Llevaba ya dos meses en París cantando con poca gracia en los sitios en los que se lo permitieran, porque aunque se sentía cantante desde niña no cantaba bien. Se había convencido tanto a sí misma de sus capacidades vocales que confundía la burla que despertaba su voz temblorosa y exageradamente aguda con "pura y verde envidia".
Se llamaba Soledad, como una paradoja de su vida solitaria en París, cuando no cantaba se entretenía viendo fotos viejas de recuerdos que parecían no ser suyos, a duras penas se reconocía ella misma.
La tristeza y el poco éxito la hacían querer regresar a su casa en un pueblito español, para encontrar al marido que no había dejado y a los amigos que no tenía.

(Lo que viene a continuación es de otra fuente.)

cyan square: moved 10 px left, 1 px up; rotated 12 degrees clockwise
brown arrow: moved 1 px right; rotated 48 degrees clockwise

El día que pudo irse, después de ahorrar el dinero justo para un pasaje que la llevara hasta la capital. Antes de subir al tren, cantó desafinadamente un tango de Gardel; la gente que pasaba por su lado la miraba como se mira a una loca, a ella no le importaba ni lo notaba.
Al llegar, Soledad lloró de emoción e intentó alzar unas notas flamencas con su débil voz bajo la lluvia. Como no recordó su casa, ni siquiera viendo las fotos que cargaba arrugadas en su maleta, se paró en medio de la plaza envuelta en un abrigo de piel falsa y empezó a cantar ante ningún público, para olvidar que había olvidado, para cantar como lo hace una cantante.